* [WHAT IS BEING ASKED] A faithful copy without images is required: write out all the records exactly.
==*==
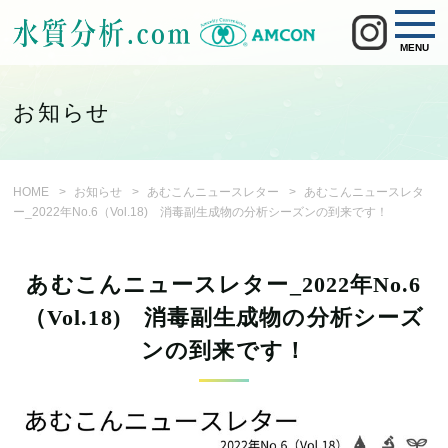
MENU
お知らせ
HOME
お知らせ
あむこんニュースレター
あむこんニュースレタ
ー_2022年No.6（Vol.18) 消毒副生成物の分析シーズンの到来です！
あむこんニュースレター_2022年No.6
（Vol.18) 消毒副生成物の分析シーズ
ンの到来です！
==*==
* [SOLUTION]
MENU
お知らせ
HOME
お知らせ
あむこんニュースレター
あむこんニュースレタ
ー_2022年No.6（Vol.18) 消毒副生成物の分析シーズンの到来です！
あむこんニュースレター_2022年No.6
（Vol.18) 消毒副生成物の分析シーズ
ンの到来です！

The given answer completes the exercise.